(Saved entries)
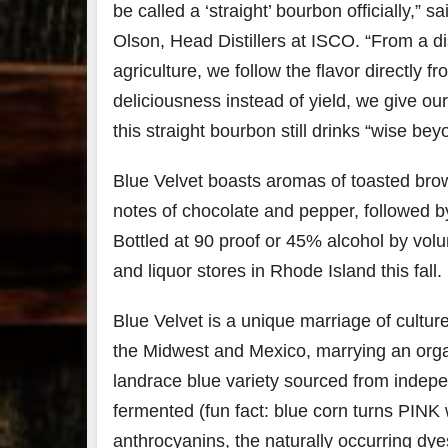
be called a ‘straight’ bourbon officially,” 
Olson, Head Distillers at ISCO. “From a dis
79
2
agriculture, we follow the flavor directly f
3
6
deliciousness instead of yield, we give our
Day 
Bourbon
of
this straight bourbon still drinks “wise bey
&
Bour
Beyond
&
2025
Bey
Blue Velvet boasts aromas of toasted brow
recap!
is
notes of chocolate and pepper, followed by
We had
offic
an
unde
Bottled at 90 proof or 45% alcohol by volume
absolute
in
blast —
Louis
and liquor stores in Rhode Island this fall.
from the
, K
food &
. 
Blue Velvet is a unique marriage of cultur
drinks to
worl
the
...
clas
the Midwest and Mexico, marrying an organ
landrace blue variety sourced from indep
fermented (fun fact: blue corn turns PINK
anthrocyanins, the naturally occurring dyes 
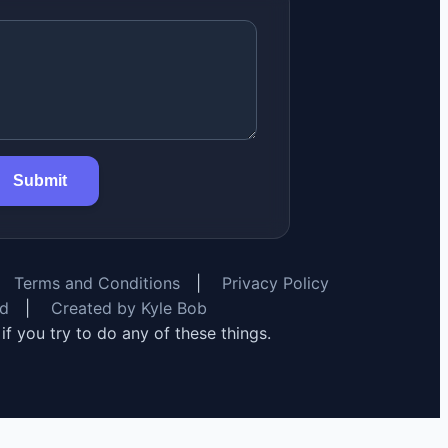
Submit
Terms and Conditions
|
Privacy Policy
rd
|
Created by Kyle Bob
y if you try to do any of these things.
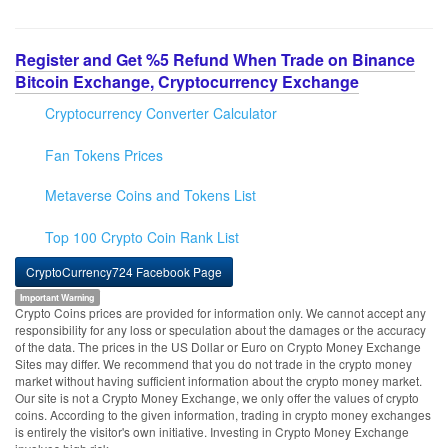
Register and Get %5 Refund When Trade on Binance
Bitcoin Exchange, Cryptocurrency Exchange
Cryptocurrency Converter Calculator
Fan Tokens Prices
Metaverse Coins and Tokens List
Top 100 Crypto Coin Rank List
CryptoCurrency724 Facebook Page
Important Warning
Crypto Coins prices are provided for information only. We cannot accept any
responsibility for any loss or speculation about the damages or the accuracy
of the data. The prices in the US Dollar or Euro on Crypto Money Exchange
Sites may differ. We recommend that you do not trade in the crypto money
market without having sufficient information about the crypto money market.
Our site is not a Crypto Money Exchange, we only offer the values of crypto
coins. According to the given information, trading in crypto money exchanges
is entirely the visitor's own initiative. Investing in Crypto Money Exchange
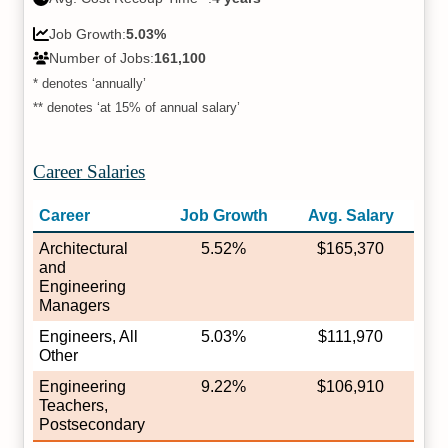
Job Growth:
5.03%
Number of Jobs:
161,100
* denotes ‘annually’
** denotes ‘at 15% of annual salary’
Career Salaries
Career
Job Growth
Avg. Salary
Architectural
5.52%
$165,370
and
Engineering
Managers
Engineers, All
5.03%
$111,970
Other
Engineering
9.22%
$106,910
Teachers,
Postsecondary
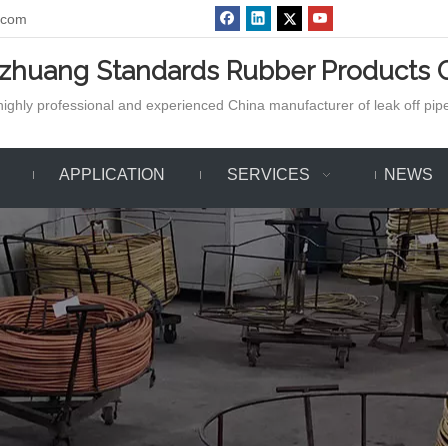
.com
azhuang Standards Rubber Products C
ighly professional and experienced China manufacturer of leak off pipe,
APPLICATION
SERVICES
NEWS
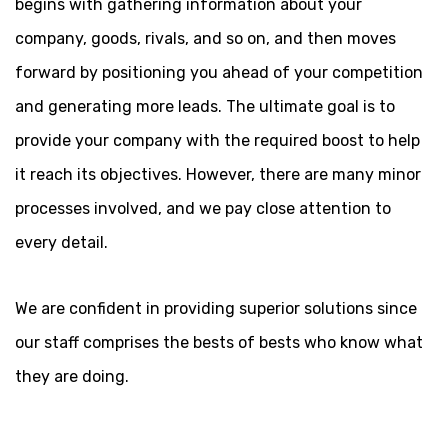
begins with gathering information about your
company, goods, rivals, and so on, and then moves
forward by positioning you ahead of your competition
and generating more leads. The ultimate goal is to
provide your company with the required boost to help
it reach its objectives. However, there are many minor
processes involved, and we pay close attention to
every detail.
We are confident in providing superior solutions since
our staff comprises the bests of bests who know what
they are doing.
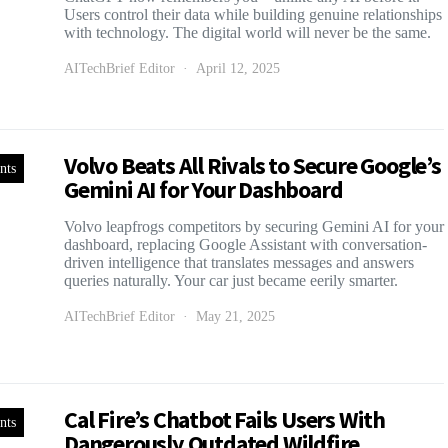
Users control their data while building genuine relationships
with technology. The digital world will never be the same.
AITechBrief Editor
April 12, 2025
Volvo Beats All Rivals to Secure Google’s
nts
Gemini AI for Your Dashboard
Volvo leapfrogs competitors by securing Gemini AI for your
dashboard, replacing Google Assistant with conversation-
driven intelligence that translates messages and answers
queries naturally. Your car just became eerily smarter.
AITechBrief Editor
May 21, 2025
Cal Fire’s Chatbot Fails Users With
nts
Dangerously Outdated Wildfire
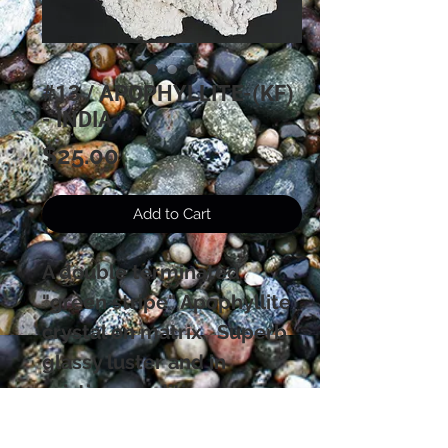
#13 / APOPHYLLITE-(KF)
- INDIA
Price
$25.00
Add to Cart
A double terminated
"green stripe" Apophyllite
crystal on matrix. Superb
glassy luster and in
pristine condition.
* * *
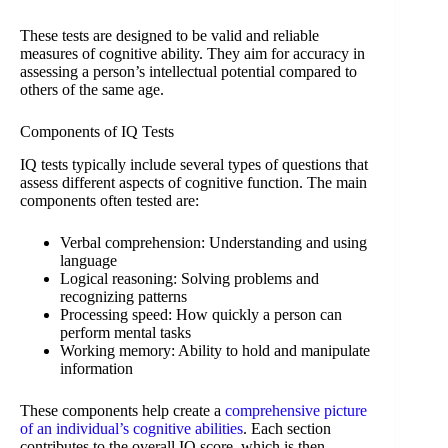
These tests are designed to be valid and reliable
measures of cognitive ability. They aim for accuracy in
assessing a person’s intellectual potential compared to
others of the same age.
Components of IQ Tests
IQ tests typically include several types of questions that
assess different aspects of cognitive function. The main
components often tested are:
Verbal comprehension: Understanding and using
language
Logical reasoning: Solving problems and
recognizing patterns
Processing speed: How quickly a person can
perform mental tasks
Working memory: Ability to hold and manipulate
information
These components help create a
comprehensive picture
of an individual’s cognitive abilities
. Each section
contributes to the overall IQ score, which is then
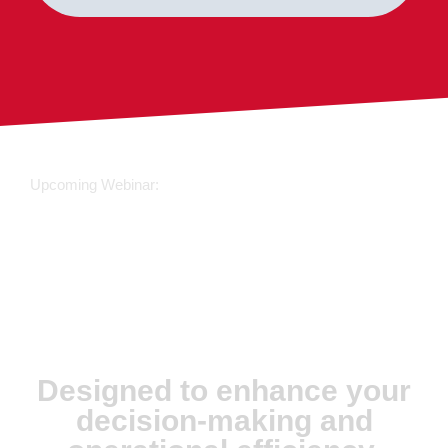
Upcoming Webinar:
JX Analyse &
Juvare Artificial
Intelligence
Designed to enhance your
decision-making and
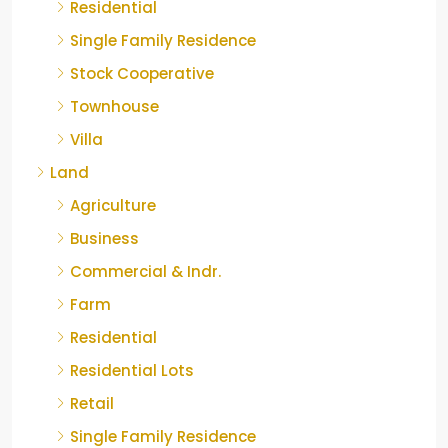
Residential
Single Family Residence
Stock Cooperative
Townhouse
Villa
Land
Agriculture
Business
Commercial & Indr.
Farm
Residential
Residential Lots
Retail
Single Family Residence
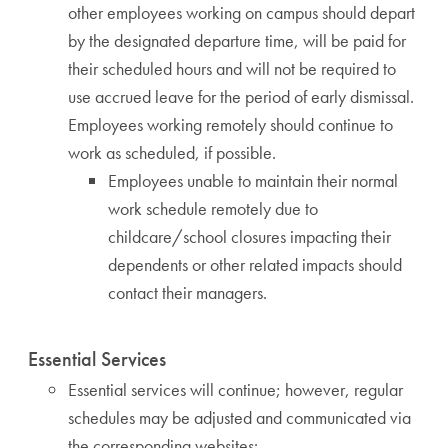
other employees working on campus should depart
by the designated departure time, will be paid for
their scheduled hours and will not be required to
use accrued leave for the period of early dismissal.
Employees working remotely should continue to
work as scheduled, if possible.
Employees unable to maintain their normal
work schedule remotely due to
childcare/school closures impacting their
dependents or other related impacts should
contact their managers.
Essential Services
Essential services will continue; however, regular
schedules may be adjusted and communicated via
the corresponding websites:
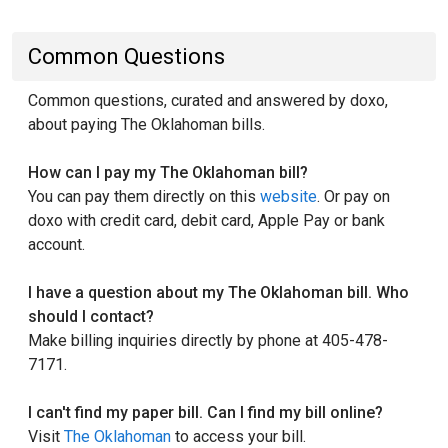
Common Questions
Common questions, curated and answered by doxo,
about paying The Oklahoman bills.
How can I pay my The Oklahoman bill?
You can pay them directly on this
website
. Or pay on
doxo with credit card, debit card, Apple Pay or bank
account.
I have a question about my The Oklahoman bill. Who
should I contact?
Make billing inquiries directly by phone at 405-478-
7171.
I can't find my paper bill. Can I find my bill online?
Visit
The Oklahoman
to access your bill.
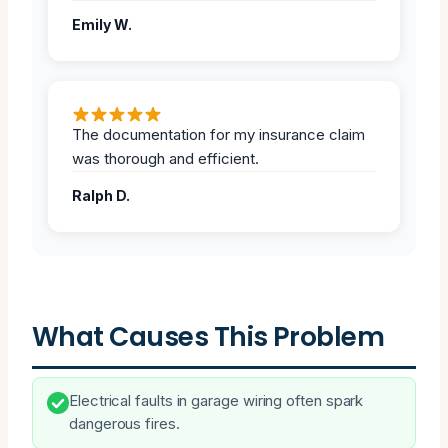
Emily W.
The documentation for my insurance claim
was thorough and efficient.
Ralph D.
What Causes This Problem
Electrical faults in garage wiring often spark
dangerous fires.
--
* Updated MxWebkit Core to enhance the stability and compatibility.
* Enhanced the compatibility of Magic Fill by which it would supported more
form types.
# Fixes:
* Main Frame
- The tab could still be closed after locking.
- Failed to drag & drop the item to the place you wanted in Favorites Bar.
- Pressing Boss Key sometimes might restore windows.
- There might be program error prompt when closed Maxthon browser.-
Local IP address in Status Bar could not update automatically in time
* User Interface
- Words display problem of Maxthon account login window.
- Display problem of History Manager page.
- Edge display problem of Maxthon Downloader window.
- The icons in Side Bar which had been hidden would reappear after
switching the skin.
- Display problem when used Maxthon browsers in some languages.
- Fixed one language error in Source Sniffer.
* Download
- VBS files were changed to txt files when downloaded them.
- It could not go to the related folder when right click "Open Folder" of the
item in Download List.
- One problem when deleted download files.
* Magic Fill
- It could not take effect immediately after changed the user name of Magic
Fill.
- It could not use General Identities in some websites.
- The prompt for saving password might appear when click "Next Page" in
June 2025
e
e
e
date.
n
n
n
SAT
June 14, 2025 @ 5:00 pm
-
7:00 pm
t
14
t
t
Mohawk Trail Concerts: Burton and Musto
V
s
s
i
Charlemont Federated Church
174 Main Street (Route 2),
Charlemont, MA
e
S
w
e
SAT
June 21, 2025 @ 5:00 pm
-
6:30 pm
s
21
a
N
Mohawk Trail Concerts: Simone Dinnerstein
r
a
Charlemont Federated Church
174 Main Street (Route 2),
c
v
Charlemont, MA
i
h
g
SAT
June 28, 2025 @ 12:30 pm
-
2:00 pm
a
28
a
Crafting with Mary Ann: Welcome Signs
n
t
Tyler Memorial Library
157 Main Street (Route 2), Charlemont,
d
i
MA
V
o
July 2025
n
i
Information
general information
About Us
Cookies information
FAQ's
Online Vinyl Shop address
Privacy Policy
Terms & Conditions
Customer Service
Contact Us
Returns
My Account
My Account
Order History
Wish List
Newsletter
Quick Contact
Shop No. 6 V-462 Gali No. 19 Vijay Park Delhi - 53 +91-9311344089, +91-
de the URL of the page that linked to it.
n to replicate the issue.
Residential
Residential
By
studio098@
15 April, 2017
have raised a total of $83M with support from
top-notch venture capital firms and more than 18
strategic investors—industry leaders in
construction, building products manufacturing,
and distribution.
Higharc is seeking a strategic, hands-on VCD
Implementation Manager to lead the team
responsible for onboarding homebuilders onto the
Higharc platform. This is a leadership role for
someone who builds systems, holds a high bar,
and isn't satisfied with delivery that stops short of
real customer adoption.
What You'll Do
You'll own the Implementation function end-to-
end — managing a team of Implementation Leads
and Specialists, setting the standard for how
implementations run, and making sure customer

What needs to be done: Only a number is wanted here: how many lines of the records above hold the word "accuracy".

Exercise answer: 2